→ **Material provided**
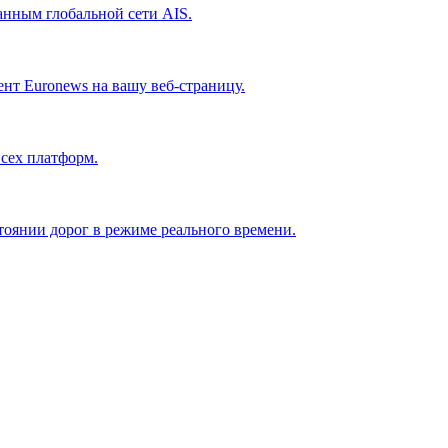
анным глобальной сети AIS.
нт Euronews на вашу веб-страницу.
всех платформ.
оянии дорог в режиме реального времени.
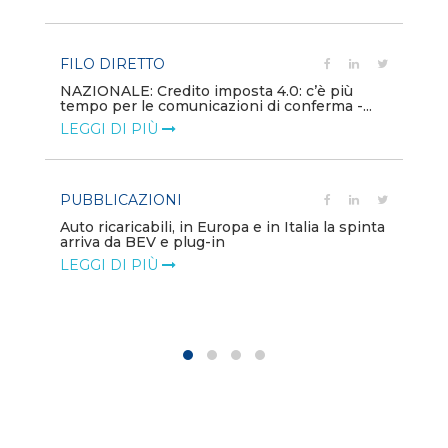
LE
FILO DIRETTO
PU
NAZIONALE: Credito imposta 4.0: c’è più
tempo per le comunicazioni di conferma -...
Min
gl
LEGGI DI PIÙ
LE
PUBBLICAZIONI
PO
Auto ricaricabili, in Europa e in Italia la spinta
arriva da BEV e plug-in
Mo
va
LEGGI DI PIÙ
LE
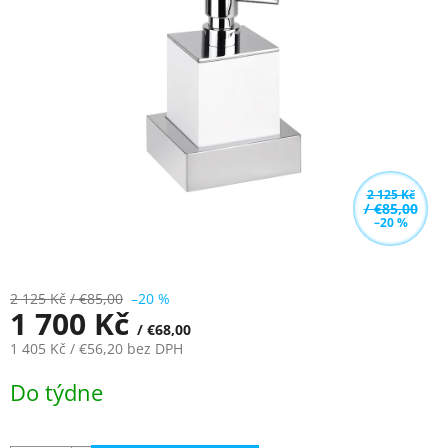
z
5
hvězdiček.
2 125 Kč
/ €85,00
–20 %
2 125 Kč
/ €85,00
–20 %
1 700 Kč
/ €68,00
1 405 Kč
/ €56,20
bez DPH
Měrná
Do týdne
cena:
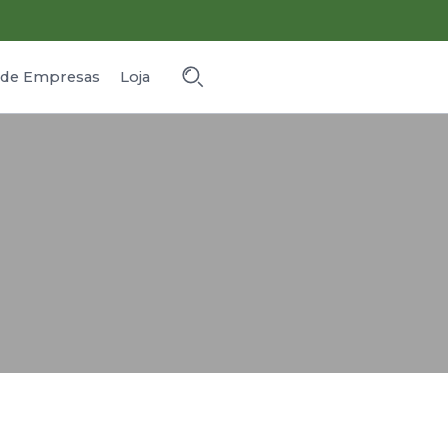
o de Empresas
Loja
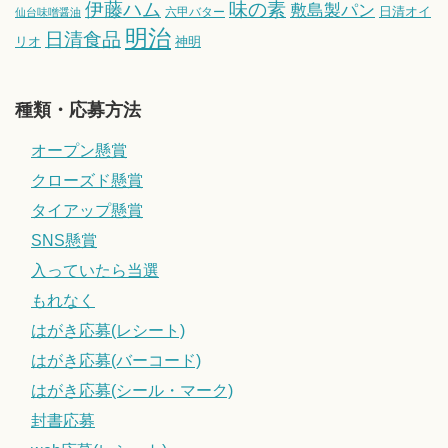
伊藤ハム
味の素
敷島製パン
日清オイ
六甲バター
仙台味噌醤油
明治
日清食品
リオ
神明
種類・応募方法
オープン懸賞
クローズド懸賞
タイアップ懸賞
SNS懸賞
入っていたら当選
もれなく
はがき応募(レシート)
はがき応募(バーコード)
はがき応募(シール・マーク)
封書応募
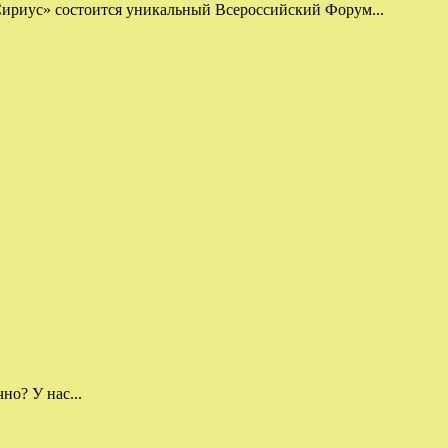
ириус» состоится уникальный Всероссийский Форум...
о? У нас...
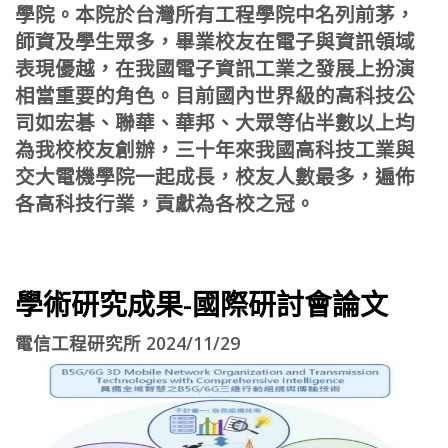
學院。本院於台灣所有工程學院中名列前茅，
師資及學生眾多，畢業校友在電子與資訊領域
表現優越，在我國電子資訊工業之發展上扮演
相當重要的角色。目前國內世界級的高科技公
司如宏碁、聯華、華邦、大眾等佔半數以上均
為我校校友創辦，三十年來我國高科技工業與
交大電機學院一起成長，校友人數最多，遍佈
各高科技行業，貢獻為各校之冠。
學術研究成果-國際研討會論文
電信工程研究所 2024/11/29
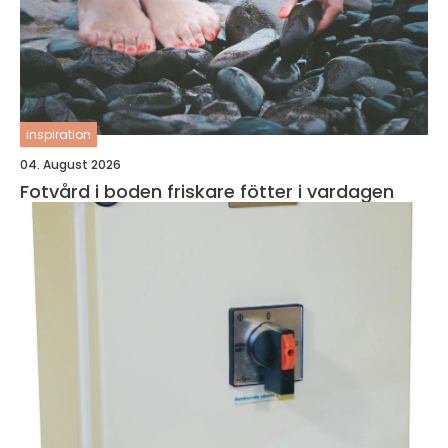
inspiration
04. August 2026
Fotvård i boden friskare fötter i vardagen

→ **What the exercise asks**
Within the records, filter for lines that contain the word "はがき応募" and show each one.

→ **Exercise answer**
はがき応募(レシート)
はがき応募(バーコード)
はがき応募(シール・マーク)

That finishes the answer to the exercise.